Will has tried extremely hard to hide the fact that he is dyslexic from his fellow co-workers. (Sara, Amanda and Faith all know) Will is extremely smart which is typical of Dyslexic people who tend to be very creative and intuitive and are very good at hands on learning. Will is also stuck in an abusive relationship with his wife Angie; one that I sincerely hope Slaughter finds a way to end soon.

*Positive* - One of the reasons I started reading the Georgia series in the first place is because of Will Trent. Will has had such an awful upbringing, and his abusive wife just drives a stake thru his heart each and every time with her subtle threats and refusal to go away permanently. He is surrounded by bossy women, including Faith, and Amanda, who he can’t seem to get away from. Will seems to know instinctively things that no one else does. He and Amanda have a son/mother relationship that is often harsh in content, while Faith and Will are more like brother and sister.

Dr. Sara Linton once worked in her own private practice for 12 years. She was also the part time Grant County coroner while married to Chief of Police Jeffrey Tolliver. Sara has since moved to Atlanta to work for Grady Hospital.

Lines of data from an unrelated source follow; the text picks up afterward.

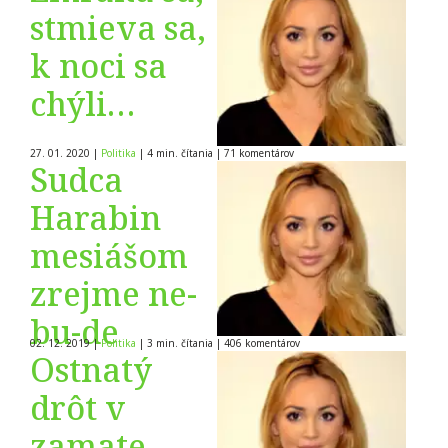
stmieva sa,
k noci sa
chýli…
27. 01. 2020
|
Politika
|
4 min. čítania
|
71
komentárov
Sudca
Harabin
mesiášom
zrejme ne-
bu-de
02. 12. 2019
|
Politika
|
3 min. čítania
|
406
komentárov
Ostnatý
drôt v
zamate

It has been 4 ½ years since the incident that changed her entire life and she is still struggling with moving on. Sara ends up in the middle of the investigation because of her concurrent relationship with Will and Faith as well as a target of Angie Trent who she comes face to face with in the book.

*Undecided* - I’ve had a problem with Sara for some time now and I’m not sure if Fallen has made me change my mind about her or not. She just seems to get involved in things she shouldn’t have access to. It’s not realistic. I know she was one of the main characters of the Grant County series from inception to finish, and now with the combined Georgia series she seems to be thrown into the mix as almost as a tertiary character who knows it all and who is having a change of heart regarding Will and their ongoing relationship.

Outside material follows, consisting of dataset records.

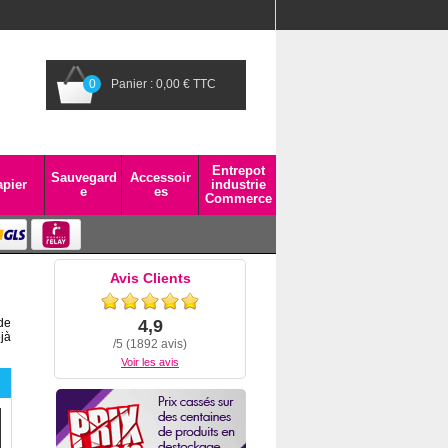
0
Panier : 0,00 € TTC
Entrepot
Sauvegard
Accessoir
pier
industrie
e
es
Commerce
Avis Clients
de
4,9
jà
/5 (1892 avis)
Voir les avis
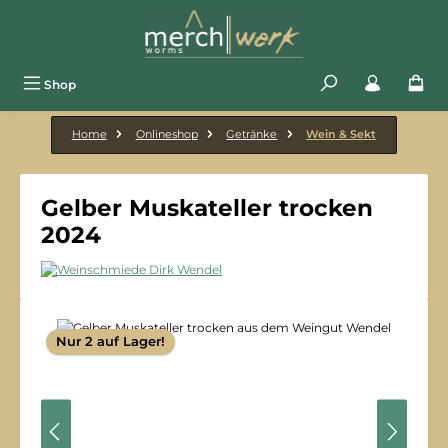
Zum Hauptinhalt springen
Shop
Home
Onlineshop
Getränke
Wein & Sekt
Gelber Muskateller trocken
2024
Bildergalerie überspringen
Nur 2 auf Lager!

She often comes across as smarter than everyone else no matter what setting you put her in. Or maybe it’s because I still hold resentment at what happened at the end of the Grant County series and haven’t been able to move onward with Sara in the picture. I have no problem with Sara moving on with her life after 4 ½ years of self-pity and self-doubt. I’m just not sure if I care one way or the other if Sara and Will find happiness together.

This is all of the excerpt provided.